Un éxito que animaría además a otros programas bien conocidos a reinventarse con jóvenes, como ha sido el caso de Project Runaway Junior, que comparte con MasterChef esa parte de su título que parece haberla convertido en un éxito. Y que ha creado una nueva necesidad sobre la aplicación de las leyes de trabajo infantil y su extensión a esta nueva modalidad. Incluso dejando de lado las discusiones éticas sobre si es diversión para los chavales o explotación de uno u otro tipo, el dinero que está claro que gana la cadena parece obvio que debe revertir de alguna manera en los jóvenes concursantes y, por eso mismo, encuadrarse dentro de una actividad que permita la gestión de esas ganancias.
Quizá podríamos centrarnos en esos aspectos éticos más que en la prosaica realidad legal y su vertiente económica, pero parece claro que -como en el caso de los niños actores- poco más se puede hacer más que protestar y procurar que tengan las mejores leyes posibles y se les apliquen. Es difícil de calcular cuánto durará esta nueva moda de programas, sobre todo viendo el éxito tan inesperado que en el primer MasterChef Junior español no tenían ni previsto sacar un libro de recetas.
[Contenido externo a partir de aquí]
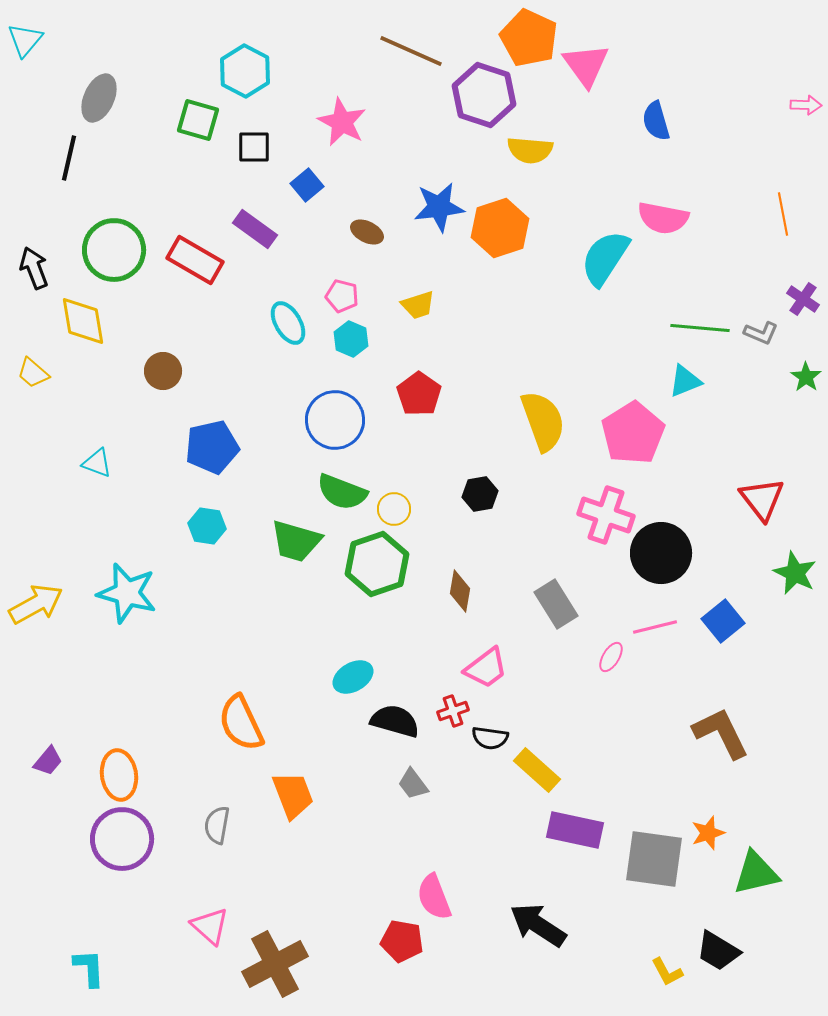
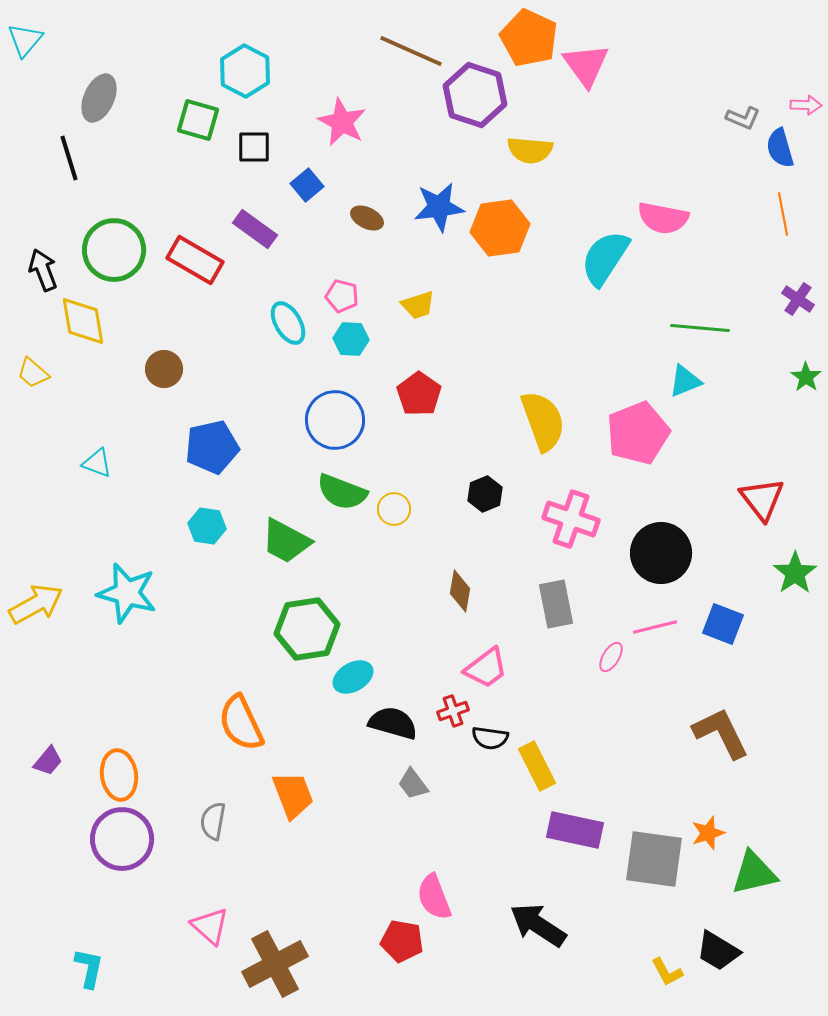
purple hexagon at (484, 95): moved 9 px left
blue semicircle at (656, 121): moved 124 px right, 27 px down
black line at (69, 158): rotated 30 degrees counterclockwise
orange hexagon at (500, 228): rotated 10 degrees clockwise
brown ellipse at (367, 232): moved 14 px up
black arrow at (34, 268): moved 9 px right, 2 px down
purple cross at (803, 299): moved 5 px left
gray L-shape at (761, 333): moved 18 px left, 215 px up
cyan hexagon at (351, 339): rotated 20 degrees counterclockwise
brown circle at (163, 371): moved 1 px right, 2 px up
pink pentagon at (633, 433): moved 5 px right; rotated 10 degrees clockwise
black hexagon at (480, 494): moved 5 px right; rotated 12 degrees counterclockwise
pink cross at (606, 515): moved 35 px left, 4 px down
green trapezoid at (296, 541): moved 10 px left; rotated 12 degrees clockwise
green hexagon at (377, 564): moved 70 px left, 65 px down; rotated 10 degrees clockwise
green star at (795, 573): rotated 12 degrees clockwise
gray rectangle at (556, 604): rotated 21 degrees clockwise
blue square at (723, 621): moved 3 px down; rotated 30 degrees counterclockwise
black semicircle at (395, 721): moved 2 px left, 2 px down
yellow rectangle at (537, 770): moved 4 px up; rotated 21 degrees clockwise
gray semicircle at (217, 825): moved 4 px left, 4 px up
green triangle at (756, 873): moved 2 px left
cyan L-shape at (89, 968): rotated 15 degrees clockwise
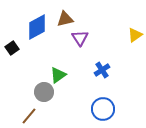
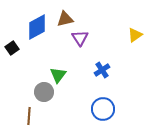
green triangle: rotated 18 degrees counterclockwise
brown line: rotated 36 degrees counterclockwise
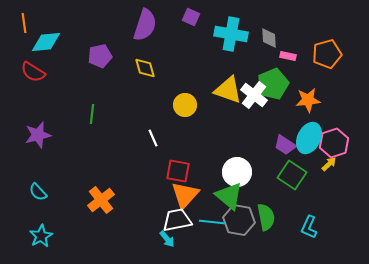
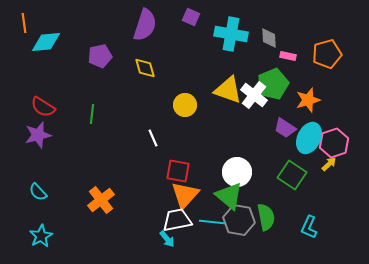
red semicircle: moved 10 px right, 35 px down
orange star: rotated 10 degrees counterclockwise
purple trapezoid: moved 17 px up
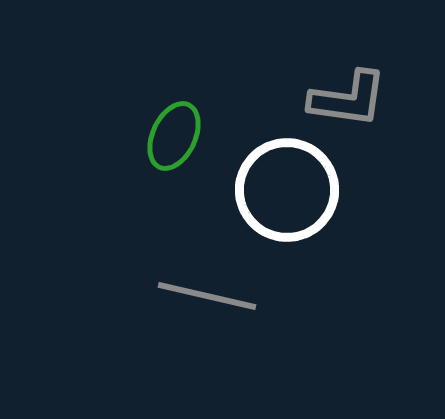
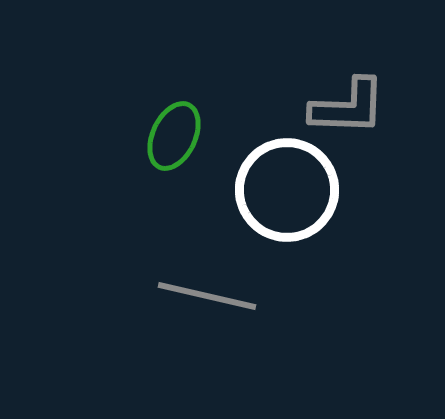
gray L-shape: moved 8 px down; rotated 6 degrees counterclockwise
Algo corregido en cuanto vieron el éxito del mismo y el potencial de venta que tenía esta otra franquicia. Así que, de momento, parece que nos encontramos con el mismo caso de los niños actores. Tenemos que elegir entre limitarnos a protegerlos -al menos hasta que encuentren las vueltas a las leyes- o hacerlos desaparecer de televisión. Habrá que ver por cuál se decanta el público, y no creo que tardemos mucho.